Separately, eight Republican legislators — six of whom also proposed the joint resolution — filed another bill Tuesday, HF 508, which would permit the state’s residents to not acknowledge same-sex marriages on religious grounds and says certain elements of the Respect for Marriage Act are “null and void” in Iowa.
“The state of Iowa also recognizes the deep historical and religious roots that uniformly defined and understood marriage to be the union between one male and female,” the subsequent bill’s text says. “Therefore, no resident of Iowa shall be compelled, coerced, or forced to recognize any same-sex unions or ceremonies as marriage, notwithstanding any laws to the contrary that may exist in other states, and no legal action, criminal or civil, shall be taken against citizens in Iowa for refusal or failure to recognize or participate in same-sex unions or ceremonies.”
Sherman, who also sponsored the second measure, defended the bill, arguing that it "does not seek to tell same-sex couples what to believe."
"If they want to call their relationship a marriage, they are free to do so; that is freedom," Sherman said in an email. "But, by the same token, people who do not define same-sex unions as marriage must not be forced to do so."
The seven other Republican co-sponsors did not immediately respond to requests for comment.

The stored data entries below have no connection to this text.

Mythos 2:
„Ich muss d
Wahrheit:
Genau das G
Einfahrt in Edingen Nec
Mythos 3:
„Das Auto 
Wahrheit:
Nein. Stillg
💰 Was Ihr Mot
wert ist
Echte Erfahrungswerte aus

Although they were previously common, state proposals to ban or restrict same-sex marriage have been unusual since 2015’s Obergefell decision, several policy experts said. They said the two marriage bills introduced Tuesday are a result of the nationwide culture wars over LGBTQ issues.
“Folks should take inflammatory, position-staking bills with a grain of salt,” Anthony Kreis, a professor at Georgia State University College of Law, said in an email. “This is the kind of legislative proposal designed to create a buzz and generate attention.”
Over 300 bills targeting LGBTQ people have been introduced in state legislatures this year, according to counts by the American Civil Liberties Union and a separate group of researchers who are tracking the legislation.
The majority focus on transgender youths. However, a legislator in Mississippi also proposed legislation to ban same-sex marriage this year; the bill died in committee shortly after its introduction.
“This is just kind of the latest salvo in a long string of attacks that continue to get more and more extreme every single day,” said Keenan Crow, the director of policy and advocacy at the LGBTQ advocacy group One Iowa. “Now we’re saying that ‘we don’t have to follow what the federal government says, what the federal courts say, because we want to harm LGBTQ people so much that we are willing to destroy our federal system in order to accommodate the biases of these legislatures.’”
Support for same-sex marriage has grown among Republican voters and some Republican lawmakers. However, the most recent Republican National Committee platform — enacted in 2016 and renewed in 2020 — includes at least five references to marriage as exclusively between a man and a woman.